Zemariam Alemu Birara, Abate Biruk Beletew, Alamaw Addis Wondmagegn, Lake Eyob Shitie, Yilak Gizachew, Ayele Mulat, Tilahun Befkad Derese, Ngusie Habtamu Setegn
Department of Pediatrics and Child Health Nursing, School of Nursing, College of Medicine and Health Science, Woldia University, Woldia, Ethiopia.
Department of Emergency and Critical Care Nursing, School of Nursing, College of Medicine and Health Science, Woldia University, Woldia, Ethiopia.
PLoS One. 2025 Jan 24;20(1):e0316452. doi: 10.1371/journal.pone.0316452. eCollection 2025.
Stunting is a vital indicator of chronic undernutrition that reveals a failure to reach linear growth. Investigating growth and nutrition status during adolescence, in addition to infancy and childhood is very crucial. However, the available studies in Ethiopia have been usually focused in early childhood and they used the traditional stastical methods. Therefore, this study aimed to employ multiple machine learning algorithms to identify the most effective model for the prediction of stunting among adolescent girls in Ethiopia.

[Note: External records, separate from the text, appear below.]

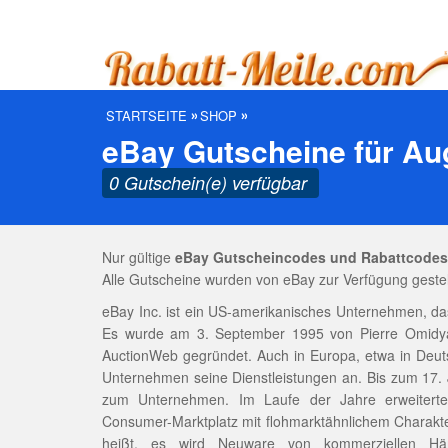
STARTSEITE
SHOP
eBay Gutscheine für Au
0 Gutschein(e) verfügbar
Nur gültige
eBay Gutscheincodes und Rabattcodes
Alle Gutscheine wurden von eBay zur Verfügung gestel
eBay Inc. ist ein US-amerikanisches Unternehmen, das
Es wurde am 3. September 1995 von Pierre Omidya
AuctionWeb gegründet. Auch in Europa, etwa in Deuts
Unternehmen seine Dienstleistungen an. Bis zum 17. 
zum Unternehmen. Im Laufe der Jahre erweitert
Consumer-Marktplatz mit flohmarktähnlichem Charakte
heißt, es wird Neuware von kommerziellen Hä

A total of 3156 weighted samples of adolescent girls aged 15-19 years were used from the 2016 Ethiopian Demographic and Health Survey dataset. The data was pre-processed, and 80% and 20% of the observations were used for training, and testing the model, respectively. Eight machine learning algorithms were included for consideration of model building and comparison. The performance of the predictive model was evaluated using evaluation metrics value through Python software. The synthetic minority oversampling technique was used for data balancing and Boruta algorithm was used to identify best features. Association rule mining using an Apriori algorithm was employed to generate the best rule for the association between the independent feature and the targeted feature using R software.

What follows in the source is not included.